The project is a Finnish-English dictionary called Taskusanakirja, designed for incremental search-as-you-type. At small scale, a trie was enough. Prefix search is what tries are built for, and with some caching and match limiting, the system handled hundreds of thousands of words comfortably while staying around 50–60 MB of memory.
Then Finnish happened.
Finnish is aggressively agglutinative: a single root word can explode into huge numbers of inflected forms. Case endings, plural markers, possessives, clitics, consonant gradation, vowel harmony — the language manufactures variants at industrial scale. A naïve trie handles shared prefixes well, but it pays for every suffix separately.
That distinction matters more than it first appears.
Consider English autocomplete. Many words diverge quickly after a common beginning:
- auto…
- autopsy…
- autonomous…
- automobile…
A trie shines here because the overlap is mostly near the start.
Finnish pushes overlap in the opposite direction. Thousands upon thousands of words may terminate in the same grammatical endings. The structure of the language creates massive redundancy in suffixes, not prefixes.
That is where finite state transducers become interesting.
Unlike a trie, a minimal deterministic automaton can merge structurally identical suffix trees. Two words that end differently in a trie may collapse into the same tail representation if their remaining structure matches. For natural language corpora with highly repetitive endings, this becomes extraordinarily efficient.
The result in Quinn’s case was absurdly effective: a multi-gigabyte SQLite database collapsed into roughly ten megabytes.
Not by compressing harder. Not by inventing a new algorithm. By using a representation aligned with the statistical structure of the data.

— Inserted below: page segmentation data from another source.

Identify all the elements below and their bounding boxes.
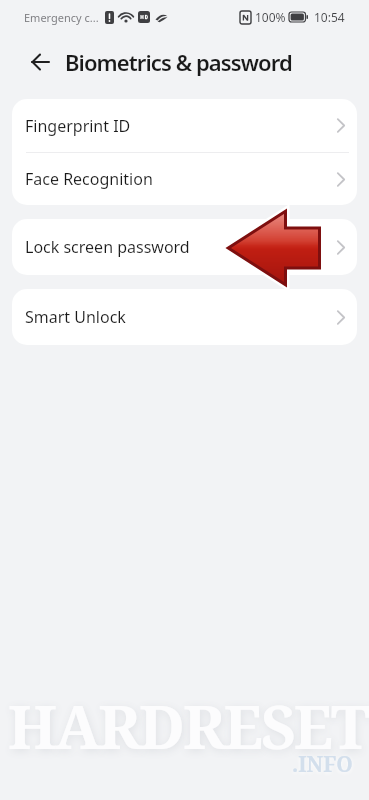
staticText: 100% — [255, 9, 286, 25]
button[interactable]: Lock screen password — [12, 219, 357, 275]
staticText: Smart Unlock — [25, 306, 126, 328]
staticText: Face Recognition — [25, 168, 153, 190]
staticText: HARDRESET — [8, 685, 369, 767]
button[interactable]: Face Recognition — [12, 153, 357, 205]
button[interactable]: Fingerprint ID — [12, 99, 357, 152]
staticText: Lock screen password — [25, 236, 190, 258]
staticText: Fingerprint ID — [25, 115, 131, 137]
staticText: Emergency c... — [24, 10, 99, 25]
staticText: 10:54 — [314, 9, 345, 25]
staticText: Biometrics & password — [65, 47, 292, 77]
button[interactable]: Smart Unlock — [12, 289, 357, 345]
staticText: .INFO — [292, 750, 353, 779]
button[interactable] — [28, 50, 52, 74]
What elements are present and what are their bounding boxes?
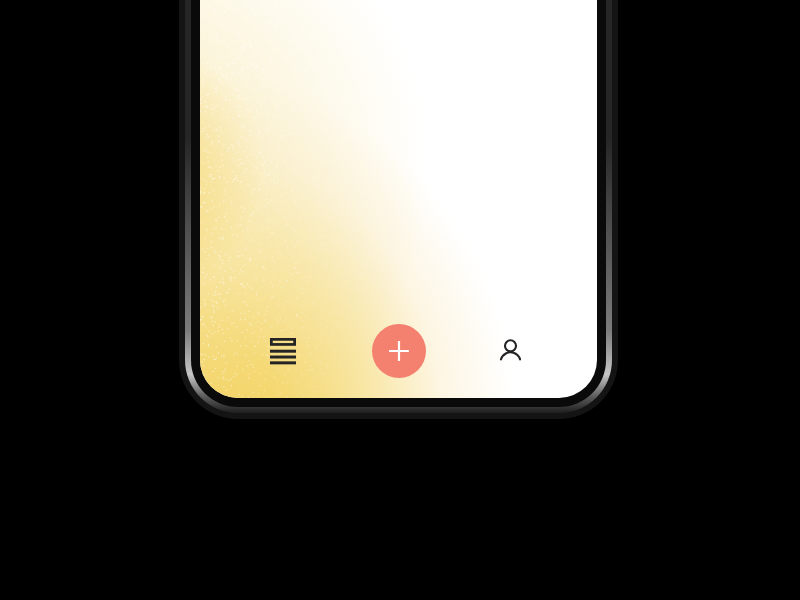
- button[interactable]: Add: [372, 324, 426, 378]
- button[interactable]: Profile: [484, 325, 536, 377]
- button[interactable]: Feed: [257, 325, 309, 377]
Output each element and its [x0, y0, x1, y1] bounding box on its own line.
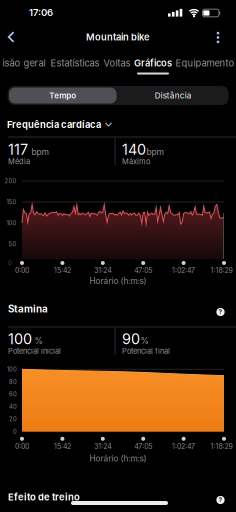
staticText: 47:05 — [134, 442, 152, 451]
staticText: 17:06 — [29, 7, 53, 18]
staticText: bpm — [32, 147, 48, 157]
staticText: 40 — [9, 403, 17, 410]
button[interactable]: More — [217, 32, 219, 43]
staticText: 80 — [9, 378, 17, 385]
staticText: 47:05 — [134, 266, 152, 275]
staticText: 15:42 — [54, 442, 71, 451]
staticText: 20 — [9, 416, 17, 423]
button[interactable]: Gráficos — [134, 57, 172, 69]
button[interactable]: Voltas — [104, 57, 130, 69]
staticText: 60 — [9, 391, 17, 398]
staticText: 15:42 — [54, 266, 71, 275]
staticText: Mountain bike — [86, 31, 150, 43]
staticText: 0 — [8, 260, 12, 267]
staticText: 100 — [7, 366, 17, 373]
staticText: 0 — [13, 428, 17, 435]
staticText: 1:18:29 — [210, 266, 232, 275]
staticText: Gráficos — [134, 57, 172, 69]
staticText: 100 — [8, 330, 32, 348]
staticText: Horário (h:m:s) — [90, 276, 146, 286]
staticText: Efeito de treino — [8, 491, 80, 503]
staticText: 117 — [8, 141, 28, 158]
staticText: 100 — [6, 220, 16, 227]
staticText: Potencial final — [122, 346, 170, 356]
button[interactable]: Tempo — [9, 88, 116, 104]
staticText: Potencial inicial — [8, 346, 61, 356]
staticText: bpm — [146, 147, 164, 157]
staticText: Distância — [155, 91, 192, 100]
staticText: % — [34, 336, 42, 346]
staticText: Stamina — [8, 303, 48, 315]
staticText: 140 — [122, 141, 146, 158]
staticText: 1:02:47 — [172, 266, 195, 275]
staticText: Máximo — [122, 157, 150, 166]
button[interactable]: Back — [8, 32, 15, 42]
button[interactable]: Estatísticas — [50, 57, 100, 69]
staticText: 1:18:29 — [210, 442, 232, 451]
staticText: 90 — [122, 330, 140, 348]
staticText: % — [140, 336, 148, 346]
button[interactable]: Sobre Stamina — [216, 308, 225, 316]
staticText: 1:02:47 — [172, 442, 195, 451]
button[interactable]: Distância — [120, 88, 227, 104]
staticText: 31:24 — [94, 266, 111, 275]
button[interactable]: isão geral — [2, 57, 46, 69]
button[interactable]: Equipamento — [176, 57, 234, 69]
staticText: isão geral — [2, 57, 46, 69]
staticText: Média — [8, 157, 30, 166]
button[interactable]: Frequência cardíaca — [7, 119, 112, 130]
staticText: 31:24 — [94, 442, 111, 451]
staticText: ? — [218, 308, 222, 316]
staticText: Horário (h:m:s) — [90, 454, 146, 464]
staticText: 150 — [6, 198, 16, 206]
staticText: ? — [218, 496, 222, 504]
staticText: Estatísticas — [50, 57, 100, 69]
staticText: Tempo — [49, 91, 76, 100]
button[interactable]: Sobre Efeito de treino — [216, 496, 225, 504]
staticText: 0:00 — [15, 442, 29, 451]
staticText: Voltas — [104, 57, 130, 69]
staticText: Equipamento — [176, 57, 234, 69]
staticText: 0:00 — [15, 266, 29, 275]
staticText: 50 — [8, 240, 16, 248]
staticText: 200 — [4, 178, 16, 185]
staticText: Frequência cardíaca — [7, 119, 101, 130]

That distinction is easy to miss in modern software engineering because storage is cheap and databases are everywhere. SQLite with Full Text Search was already “fast enough.” It solved the problem. Users could search instantly. The only real downside was distribution size: downloading several gigabytes for a pocket dictionary is difficult to justify, especially when the software is intended to run on older hardware.
And that detail is important. Constraints create taste.
A desktop app targeting modern gaming PCs might never force this kind of optimization. But software intended for aging laptops, unreliable internet connections, and globally diverse hardware environments exposes waste very quickly. Suddenly a 300× reduction is not academic elegance — it directly changes who can use the software.
There’s also a refreshing honesty in the development path itself.
The SQLite implementation was not a mistake. It was the bridge that made the eventual solution possible. The system worked, shipped, and generated enough understanding of the workload to expose the real shape of the problem later.
That pattern repeats constantly in engineering:
- Build the obvious version.
- Learn where reality differs from theory.
- Replace the expensive abstraction with a narrower one.
Experienced engineers often arrive at highly optimized systems not because they started clever, but because they accumulated enough friction from the first implementation to know exactly what needed to disappear.
The post also highlights something easy to underestimate: data structures are compression algorithms.
We usually think about compression as a separate phase — ZIP files, entropy coding, binary packing. But many classic computer science structures are fundamentally about exploiting redundancy:
- tries compress repeated prefixes
- hash tables compress sparse lookup space into dense memory
- columnar databases compress repeated values across rows
- suffix arrays compress repeated text structure
- finite automata compress repeated transitions
The “algorithm” is often secondary. The representation is the optimization.
That is why the jump from SQLite to an FST feels so disproportionate. SQLite is general-purpose infrastructure. It supports transactions, updates, indexes, concurrency semantics, query planning, persistence guarantees. An FST supports almost none of that. It is static and specialized.
But specialization is precisely where the efficiency comes from.
General-purpose systems carry the weight of possibility. Specialized systems carry only the weight of reality.
And sometimes reality only weighs ten megabytes.